Supplementary 1. Body temperature data taken daily from D0 to D18 and then at D21, D23, D25, and D28 for TI, TIC, NI, and NIC groups. For the Control group, temperatures were taken at D0, D1, D3, and D4, daily from D7 to D10, daily from D13 to D18, and then at D21, D23, and D25.

Supplementary 2. Daily weight gains calculated at different time intervals. No significant difference between groups compared in pairs at any time interval using the nonparametric Kruskal–Wallis test with Holm’s correction for pairwise comparisons.

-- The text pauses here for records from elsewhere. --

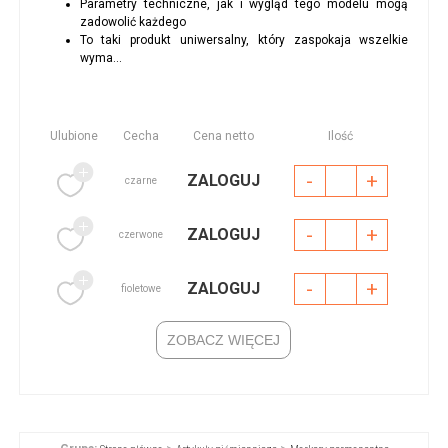
Parametry techniczne, jak i wygląd tego modelu mogą
zadowolić każdego
To taki produkt uniwersalny, który zaspokaja wszelkie
wyma...
Ulubione
Cecha
Cena netto
Ilość
-
+
ZALOGUJ
czarne
-
+
ZALOGUJ
czerwone
-
+
ZALOGUJ
fioletowe
ZOBACZ WIĘCEJ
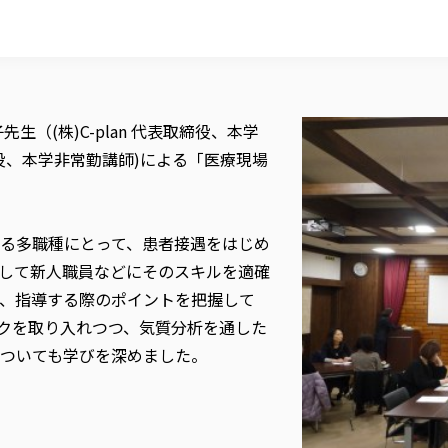
（(株)C-plan 代表取締役、本学
役、本学非常勤講師)による「医療現場
る多職種にとって、患者接遇をはじめ
して新人職員などにそのスキルを適確
、指導する際のポイントを把握して
クを取り入れつつ、気質分析を通した
ついても学びを深めました。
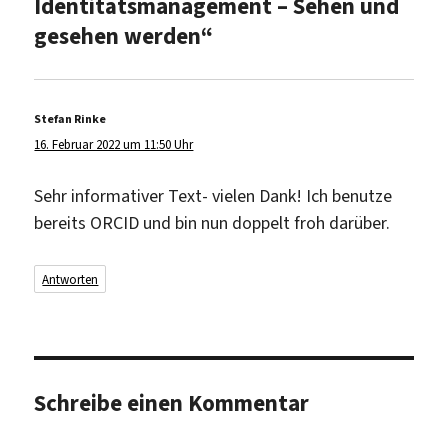
Identitätsmanagement – Sehen und
gesehen werden“
Stefan Rinke
sagt:
16. Februar 2022 um 11:50 Uhr
Sehr informativer Text- vielen Dank! Ich benutze
bereits ORCID und bin nun doppelt froh darüber.
Antworten
Schreibe einen Kommentar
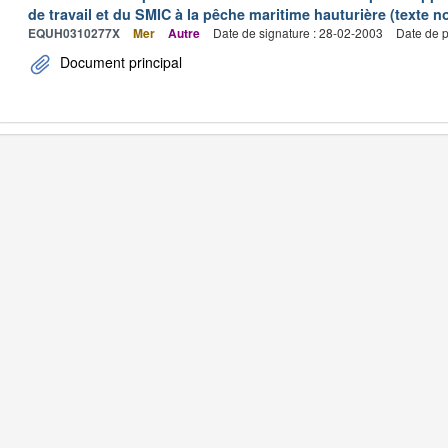
de travail et du SMIC à la pêche maritime hauturière (texte no
EQUH0310277X
Mer
Autre
Date de signature : 28-02-2003
Date de p
Document principal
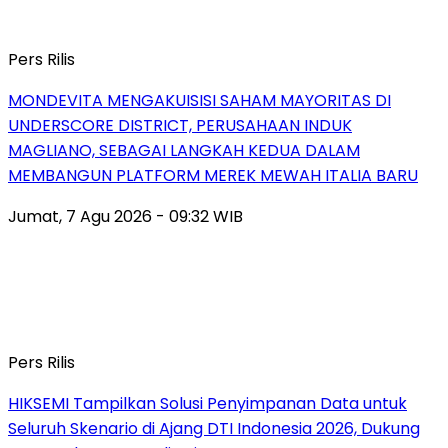
Pers Rilis
MONDEVITA MENGAKUISISI SAHAM MAYORITAS DI
UNDERSCORE DISTRICT, PERUSAHAAN INDUK
MAGLIANO, SEBAGAI LANGKAH KEDUA DALAM
MEMBANGUN PLATFORM MEREK MEWAH ITALIA BARU
Jumat, 7 Agu 2026 - 09:32 WIB
Pers Rilis
HIKSEMI Tampilkan Solusi Penyimpanan Data untuk
Seluruh Skenario di Ajang DTI Indonesia 2026, Dukung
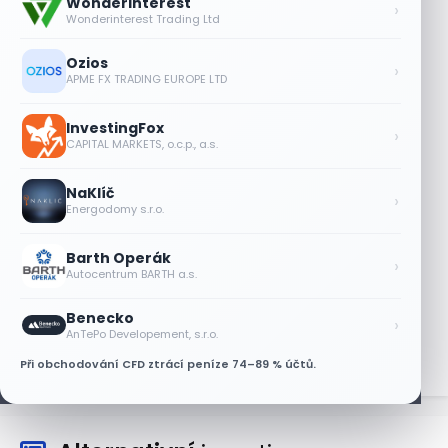
Wonderinterest
Objednávky DoorDash vzrostly téměř o
›
Wonderinterest Trading Ltd
28 %, akcie rostou
8 SRPNA, 2026
Ozios
›
APME FX TRADING EUROPE LTD
Akcie Micron klesají, ale nejhoršímu
výprodeji paměťových čipů unikly
InvestingFox
›
7 SRPNA, 2026
CAPITAL MARKETS, o.c.p., a.s.
Jalapeňová kauza tlačí akcie Chipotle
NaKlíč
níž. Analytici ale zůstávají klidní
›
Energodomy s.r.o.
7 SRPNA, 2026
Barth Operák
Tesla míří na obrovský trh
›
Autocentrum BARTH a.s.
samořiditelných aut. Akcie reagují
růstem
Benecko
›
7 SRPNA, 2026
AnTePo Developement, s.r.o.
Při obchodování CFD ztrácí peníze 74–89 % účtů.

Supplementary 3. Infectious titers (TCID50/ml log10-transformed) from D0 to D14 postinoculation. Empty white boxes indicate that titration on ST cells has not been attempted. Grey-shaded cells indicate that titration was attempted but was not successful. The other cells contain the TCID50 infectious titer values calculated after titration on ST cells per millilitre of nasal swab supernatants.

Supplementary 4. Differences in the HEF sequence of D/bovine/Nebraska/9-5/2012 strain present in the P0 inoculum, inoculated to pigs in a first passage experiment [26], compared to the reference sequence published in databases.